Февральская революция застала Ляпина в Одессе рядовым 49‑го пехотного запасного полка, и на выборах (апрель 1917 года) после многочисленных митингов в полку, на которых он часто выступал, он был «проведен от нашего полка членом Исполкома Совета солдатских и матросских депутатов города Одессы». В исполкоме Ляпин работал в бюро связи и агитации и постепенно становился большевиком. «Работа бюро являлась чрезвычайно важной, так как связь мы завязывали фактически с большевистской фракцией Исполкома и укрепляли в частях влияние фракции. Фракция большевиков и сочувствующих большевикам насчитывала от 14 до 18 человек. Я постоянно посещал заседания фракции и получал от нее задания. Одновременно с этим я вел работу в полку, как член президиума полкового комитета. Вскоре после июльских событий, выезжая в командировку, я поспорил в вагоне с группой офицеров об июльском восстании и на ст. Раздельная был арестован, как большевик и германский шпион. Меня переправили в Одессу, где я был освобожден».
Ляпин излагал свою жизненную историю довольно пространно. Он пытался показать, как и когда овладел коммунистическим сознанием. Центральная проблема этого жизнеописания – духовное преображение автора. Биографические подробности, прямо не относящиеся к этой схеме, опускались. Только события, способствовавшие раскрытию коммунистических идеалов, заслуживали включения в жизнеописание героя, поэтому следует различать автобиографический текст и хронологию жизни автора.
В конце июля исполком послал Ляпина на ст. Бираула работать в солдатской секции, которой «удалось объединить воинские части вокруг Совета». Затем началась работа по подготовке к выборам в Учредительное собрание. «К этому моменту в Бирауле началась горячая политическая борьба за влияние на гарнизон и на рабочих. Мы объединились в небольшую группу большевиков <…> агитируя за список № 9 [большевиков,] и, вообще, руководили всей работой, составляя большинство президиума Исполкома. После Октября Исполком стал еще больше крепнуть, развивать свою работу, привлекать новые силы».

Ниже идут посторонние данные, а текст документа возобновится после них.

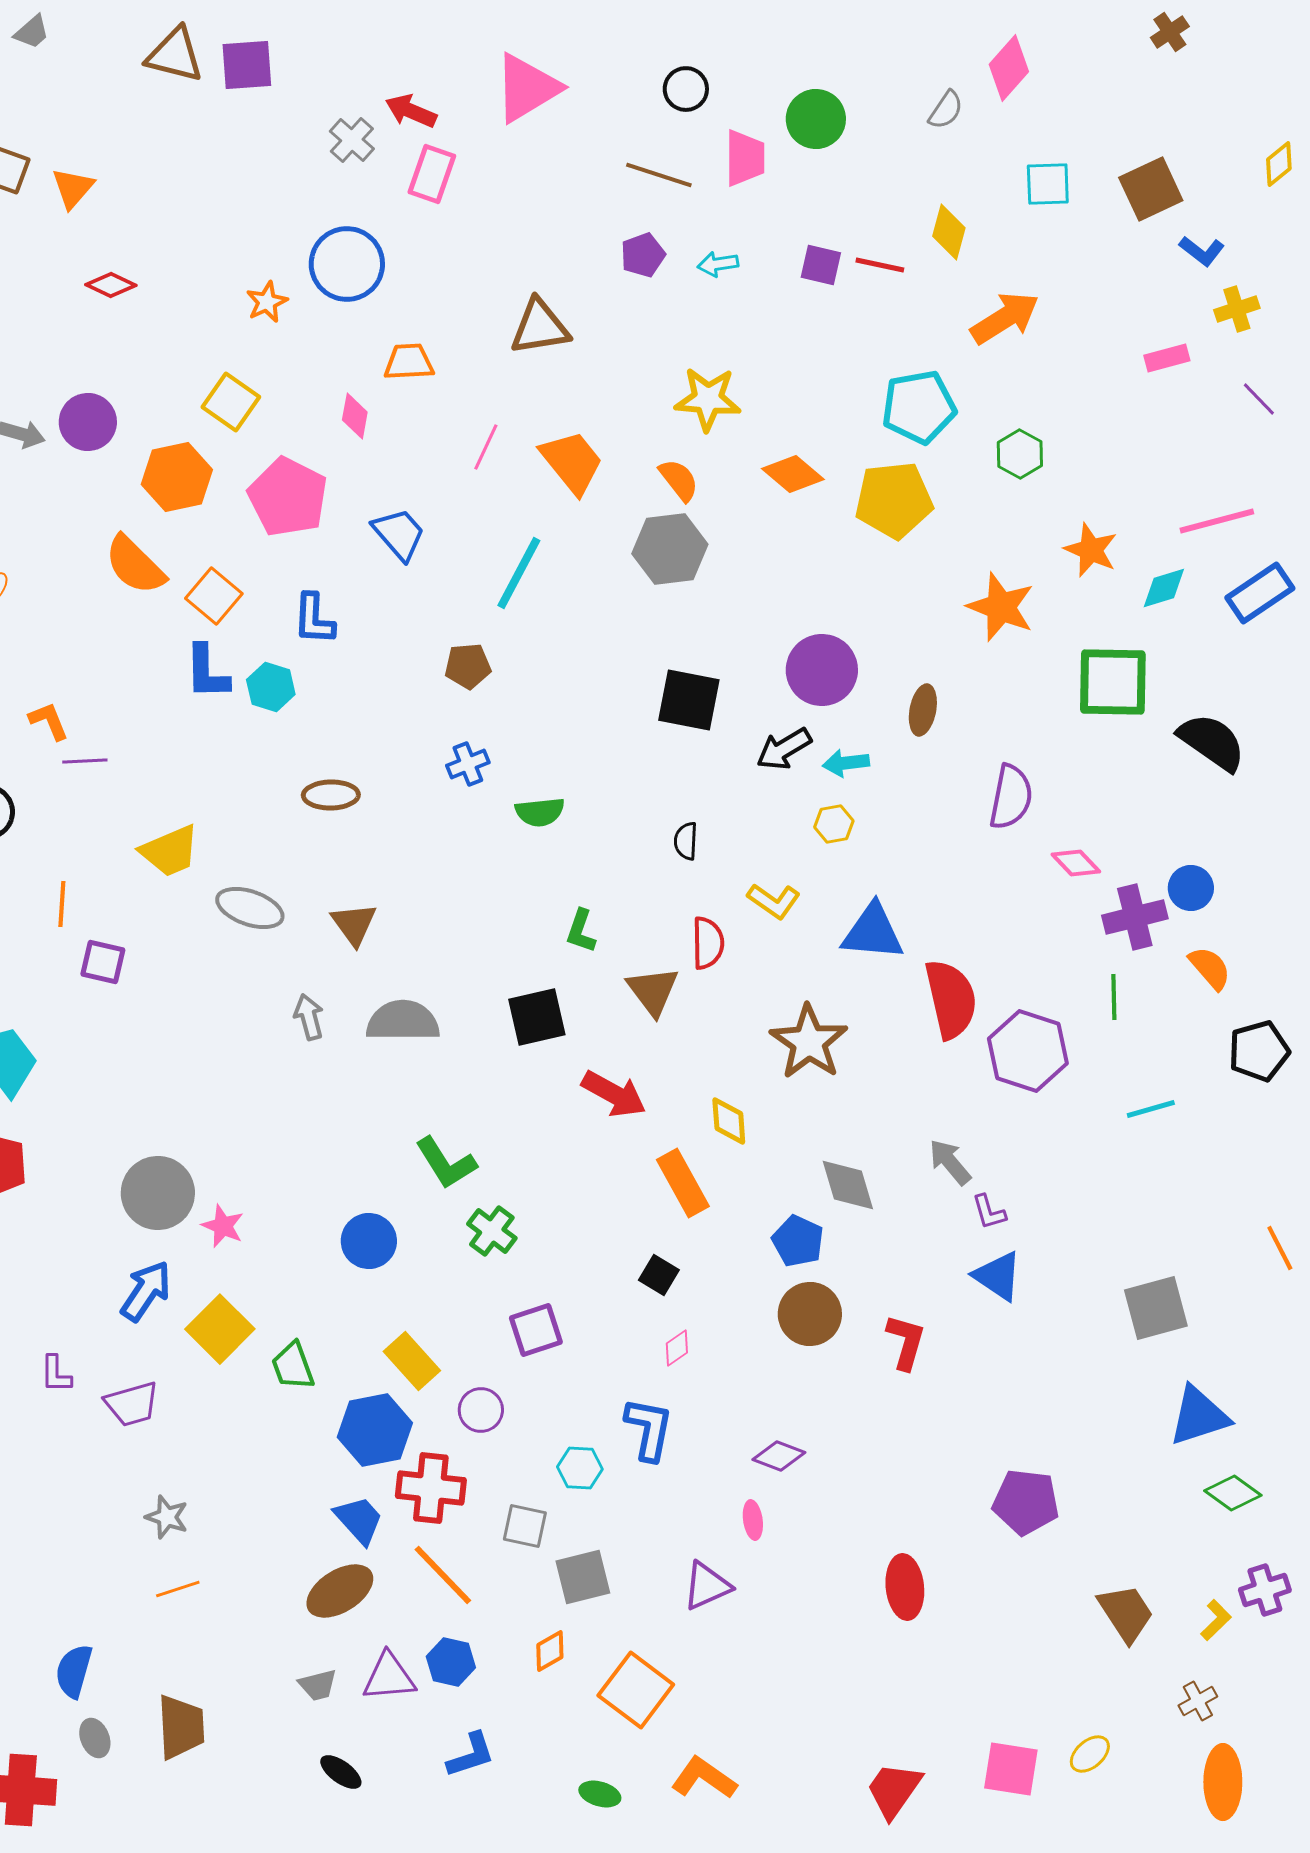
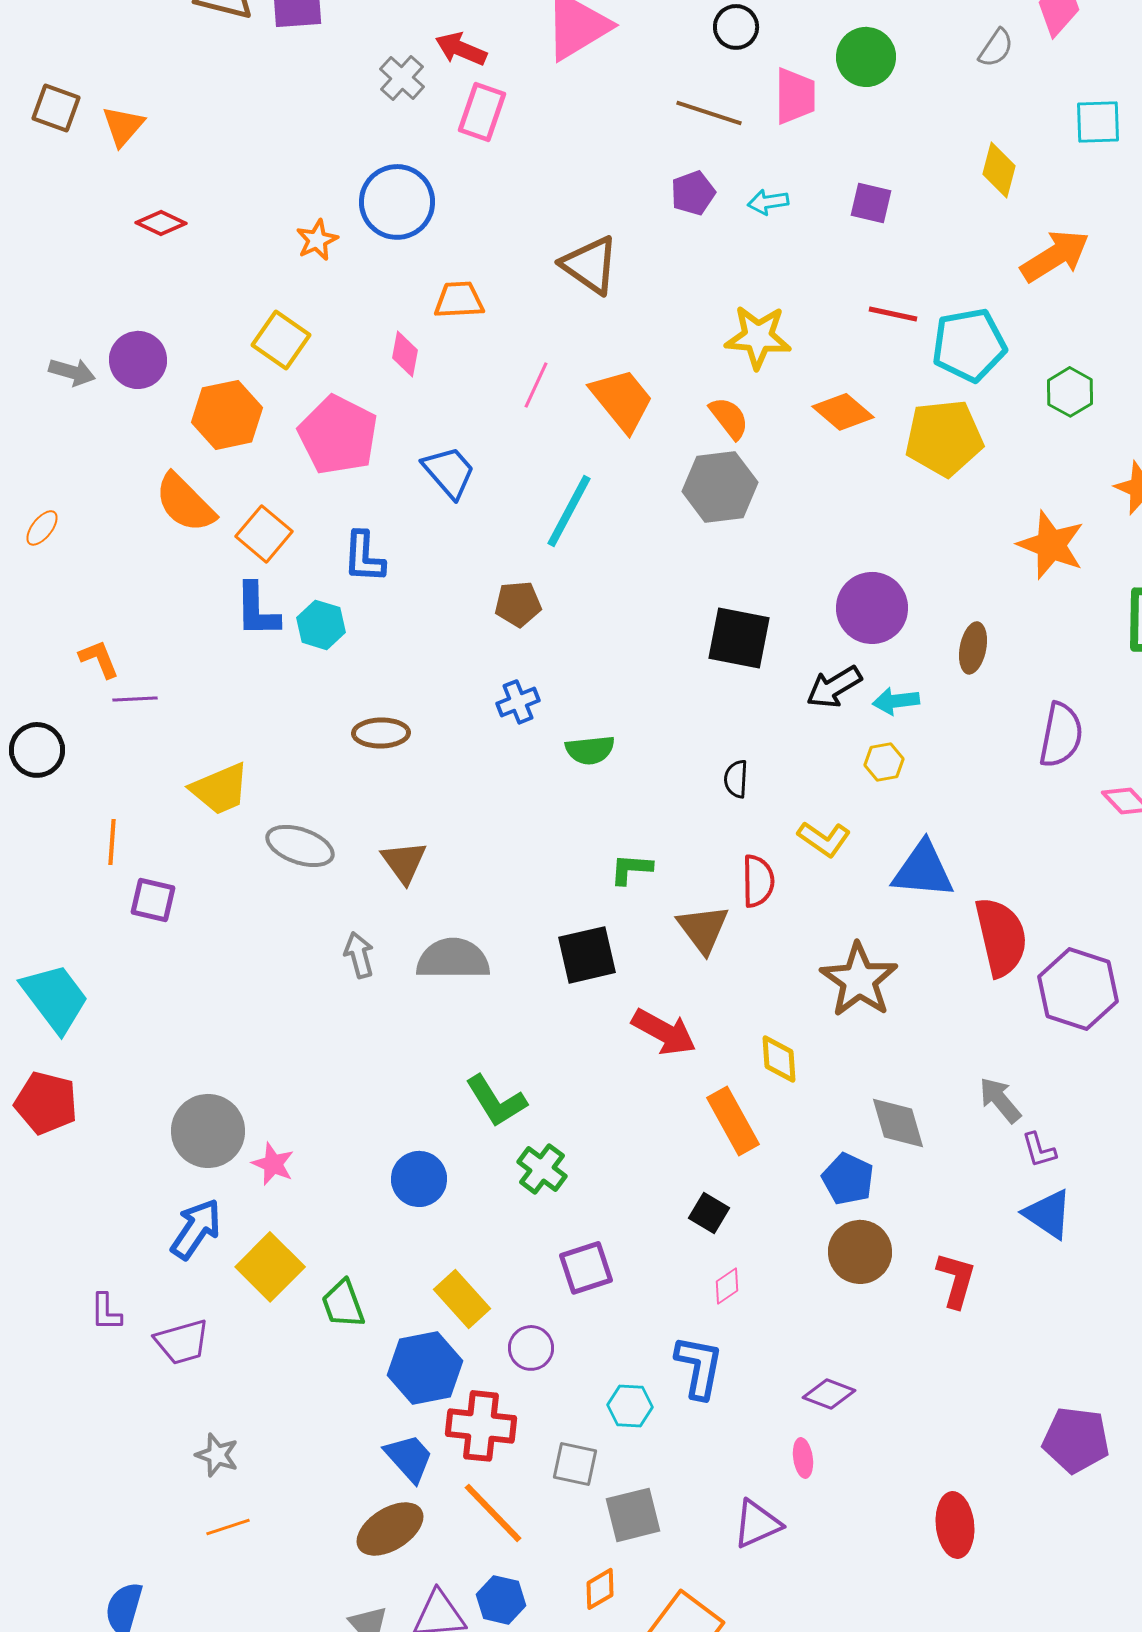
red line: (880, 265) -> (893, 314), moved
brown triangle: (540, 327) -> (590, 265), turned 44
green L-shape: (581, 931) -> (631, 869), turned 75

Неожиданно в ноябре Ляпина «по личной просьбе» отпускают домой в Иваново-Вознесенск. Какие жизненные обстоятельства спровоцировали этот шаг, читателю не говорится. Конец 1917‑го и 1918 год автобиограф работал сначала в солдатской секции горсовета, затем членом горисполкома и в разных комиссиях. «В январе 1918 был принят в партию коллективом 199 пехотного полка». Ляпин становится коммунистом всего за два года до Кутузова, но какие два года! Полыхает пламя Гражданской войны. Ляпин выполняет «специальную партийную работу», и в декабре 1919 года Политуправление Ярославского военного округа мобилизует его и назначает начальником отправляющегося на Украину Губвоенкомата (Чернигов, а затем Киев). «В Киеве я работал до наступления поляков, во время отступления поляков заболел, пролежал в Кременчуге в военном госпитале около двух месяцев (ранение левого глаза, которым я ничего не видел после тифа) и затем <…> был выдвинут на Волыни Секретарем Губкома»374.
Кроме того, Ляпин работал в Узбекистане с марта 1924 по февраль 1925 года и «показал себя как работник, могущий ориентироваться в общей обстановке. Организационными способностями обладает. От общей линии партии не уклонялся; все возложенные на него поручения ячейкой выполнял ревностно», а также, и это особенно важно в нашем контексте, «делал доклады на общих собраниях ячейки и собрании служащих».
В поисках ответственного работника для Сибири Сырцов читал характеристики и убедился, что Ляпин «политически хорошо развит», «умеет ориентироваться в обстановке, руководясь Марксистским методом»375. 5 апреля 1927 года Ляпин был утвержден секретарем Барнаульского окружкома, но уже 23 августа Сибирский крайком ВКП(б) отозвал его и командировал в распоряжение Томского окружкома, рекомендовав на руководящую партийную работу376.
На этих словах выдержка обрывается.